Educate Featured Carousel March 2019

The Zombies Among Us


Written By: Brian Scarborough

It’s so hard to be careful, so easy to be led, somewhere beyond the pavement, you’ll find the living dead.” – Tom Petty & the Heartbreakers,
Zombie Zoo.

Over the holidays, my family and I ventured out west to explore Nevada and Arizona. It was a fantastic trip, thanks for asking, but in the hotel lobbies, airports and other spots where crowds gathered, I found multiple examples of a theory I’ve been formulating over the last few years: There are zombies among us. No, not the brain-eating variety that you see on TV, in video games or in the movies, but rather humans whose attention has been entirely seized by the screen of their smart phones.

I want to attempt to not come off as an aging, “get off my lawn,” grumpy old man. I’m a fan of technology and the advantages it provides. But the best use of technology is as a tool for humans to gain knowledge and efficiencies. Sadly, from what I’ve observed in terms of the constant availability of social media and online content via the smartphone, it is more commonly used as a form of escape from the present and our immediate surroundings and has radically changed human behavior. Some examples:

The next time you’re in busy airport, try this experiment: See how far you can walk in a straight line in the terminal without having to dodge a zombie walking the opposite direction staring into his or her smartphone. My personal record is about 40 feet.
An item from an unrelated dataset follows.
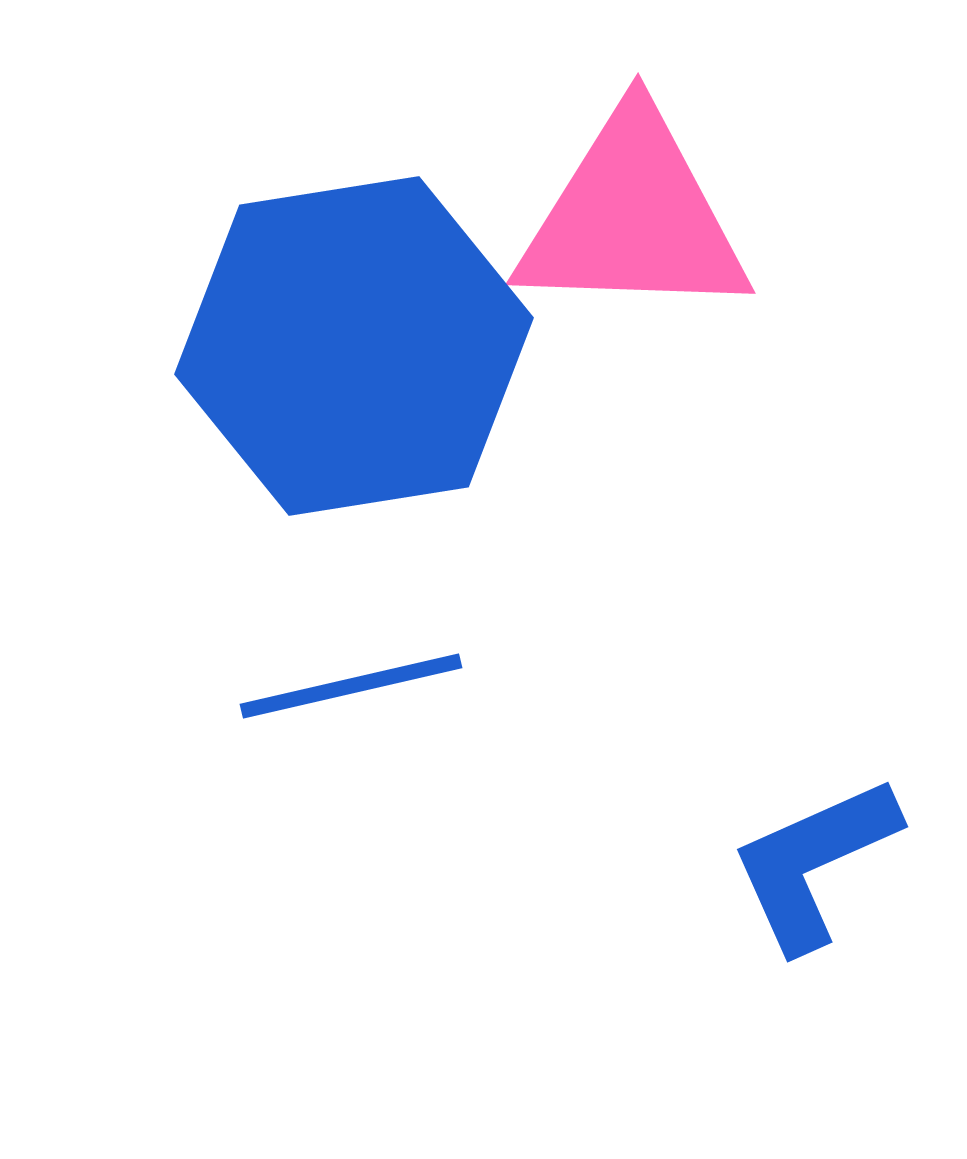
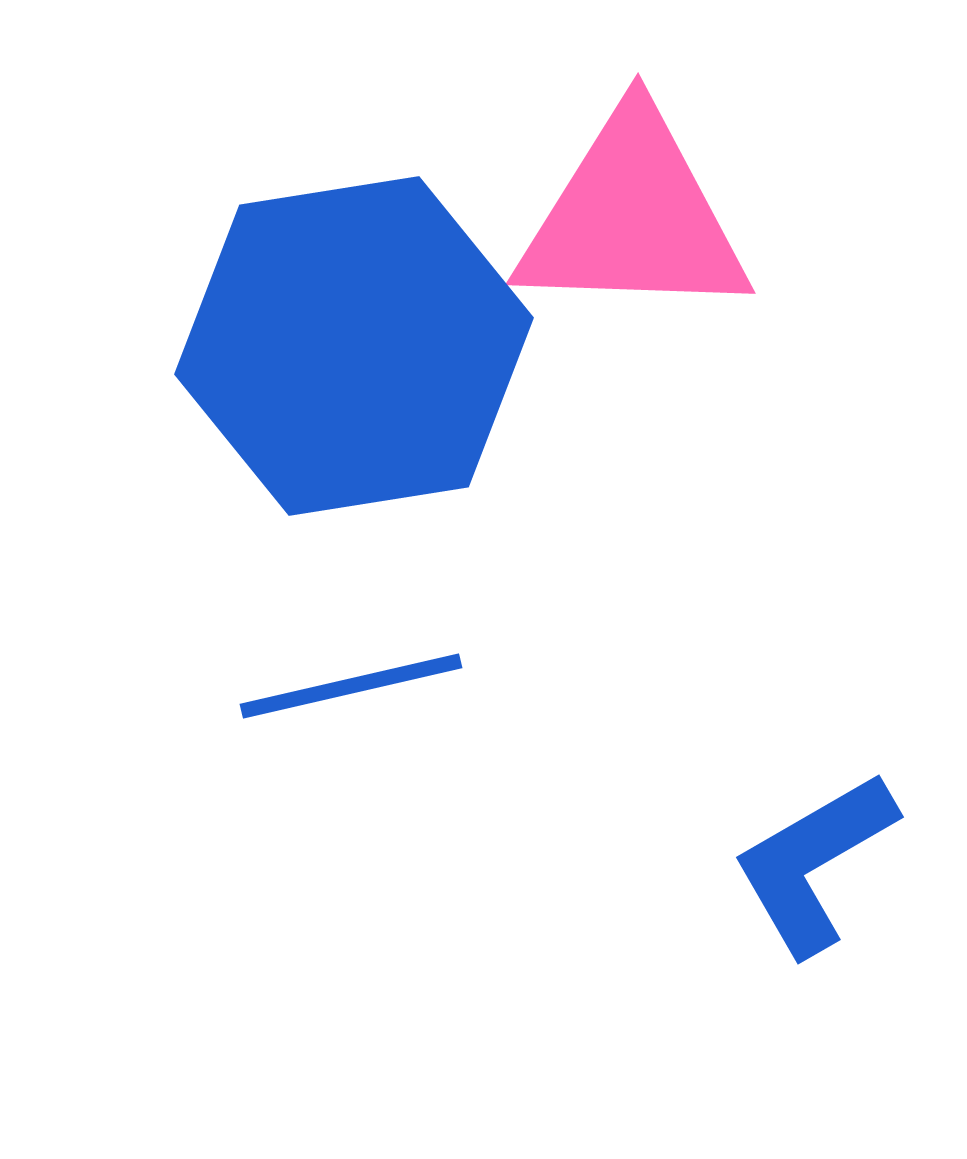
blue L-shape: rotated 6 degrees counterclockwise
Another fun one is to observe your fellow travelers on an airplane once you’ve landed to see how quickly everyone reconnects to their online world via their phones. Recently, I took a flight from Atlanta to Huntsville. I think we were airborne (and therefore disconnected unless you wanted to pay the $16 Wi-Fi fee to Delta) for all of 27 minutes. Upon landing, every visible passenger immediately had phones in hand in case they’d missed something urgent. It was 8:15 a.m. Sunday. What possibly could have occurred in those 27 minutes in those people’s lives?

On this recent holiday trip, when checking out of a busy hotel, my family of four and our luggage were in an elevator which we shared with one 20-something, who stood at the front by the doors. When we reached the ground floor and the doors opened, he literally stood there unmoving for a full 10 seconds before I had to tap him on the shoulder and mention that the doors had, in fact, opened, and the time for action was at hand. He wasn’t noticeably drunk, blind or asleep on his feet. He was simply enraptured by the Twitter feed on his iPhone. He’d become a smartphone zombie.
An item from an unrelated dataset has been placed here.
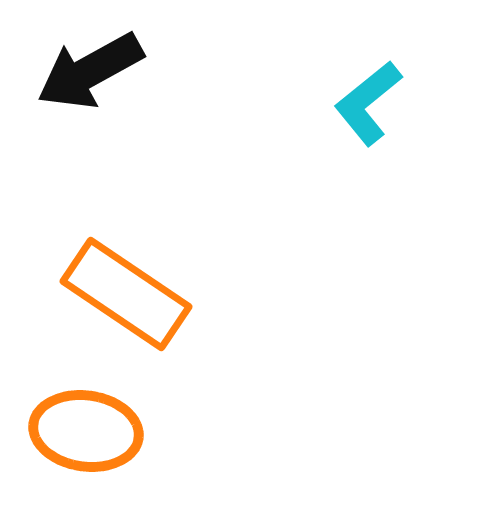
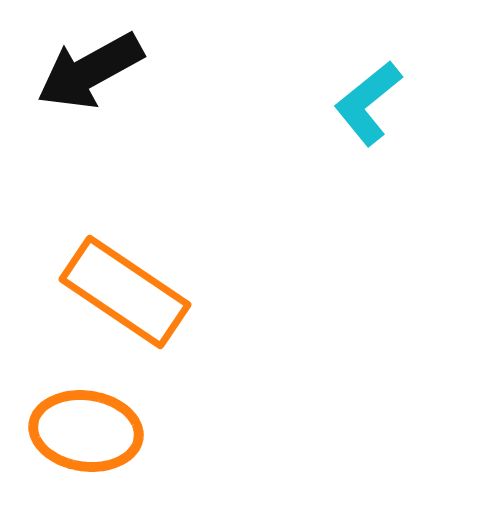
orange rectangle: moved 1 px left, 2 px up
When walking around the platforms around the rim of the Grand Canyon, one of the great vistas in all of the world, we had to consistently wind our way around people taking selfies or otherwise attempting to capture the awe-inspiring surroundings in video form. (As an aside, this begs the modern question: If you go somewhere and don’t capture it on your phone or post about it on social media, did you really actually go?) I observed hundreds of people acting this way along the rim of a huge, world-renowned cliff, in spite of the news that a couple visiting Yosemite National Park tragically died when they fell from high elevation while trying to capture a selfie. Take heed, being a zombie can be hazardous.
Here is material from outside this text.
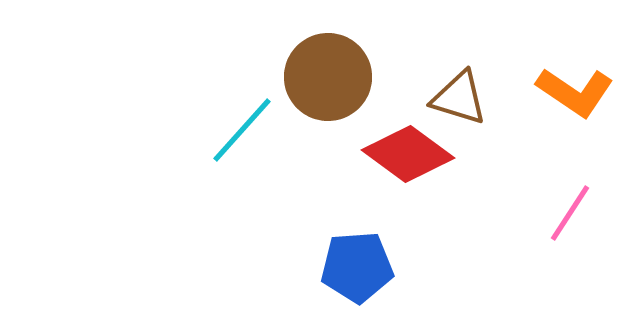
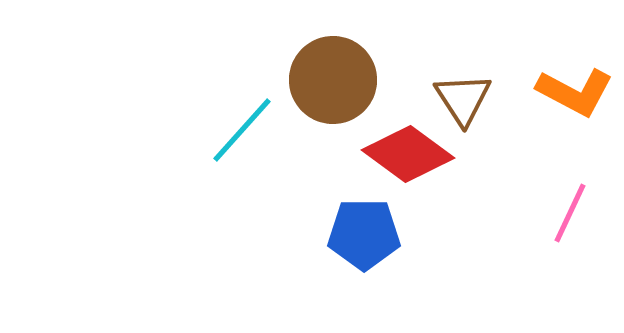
brown circle: moved 5 px right, 3 px down
orange L-shape: rotated 6 degrees counterclockwise
brown triangle: moved 4 px right, 1 px down; rotated 40 degrees clockwise
pink line: rotated 8 degrees counterclockwise
blue pentagon: moved 7 px right, 33 px up; rotated 4 degrees clockwise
On that note, this zombie phenomenon has a very real insurance implication. And, yes, in my mind, all topics eventually lead to the intertwined subjects of insurance and risk (this makes me a real hit at parties). Zombies make crappy drivers. The next time you’re driving around and stopped at an intersection, observe the cars going by and see how many of your fellow drivers are looking at their phones. You’ll be alarmed at what you see.

Further, we probably spend an extra hour at intersections annually as the drivers ahead of us don’t notice the light change because they’ve gone into zombie mode. Our company recently ran an ad in this magazine for a few months with the title “W82txt” with an image of a football field in the background.

The ad highlighted that if you look at your phone for just a few seconds while driving, you’ll have your eyes off the road for the length of an entire football field. Now, I know we’re all busy and in today’s business world, we all feel the pressure of providing information and feedback
to our customers as quickly as possible.

That said, the email or text you’re reading or trying to send probably doesn’t involve the cure to cancer or critical intelligence regarding the fight against global terrorism. Presuming I’m right, then I’d argue you’re better served making it safely to your destination and allowing those around you to do the same.

But beyond driving, being tethered to an online existence and your smartphone is a lousy way to live. I remember an interview I once heard with Jerry Seinfeld on a joke he loved but could never get right because it came off as offensive to the audience. He was talking about how irritated he got when he saw audience members getting calls on their cellphones during a show. The punchline was something like, “I know that call isn’t important because they’re calling YOU.” I thought it was funny because I can probably remember only two or three really important, life-altering calls I’ve ever received, and yet today’s impulse is to never be disconnected.

So, I’d invite you to join me in trying to be a little more present and a little less concerned with the immediacy of remaining connected via some form of device. You’ll be a better driver, to be sure. You’ll have the chance to see things or meet actual human beings that you would otherwise miss, and your stress level will unquestionably drop. Those of us who are sharing the road, an airport terminal or an elevator with you thank you in advance. Now, kindly get off my lawn.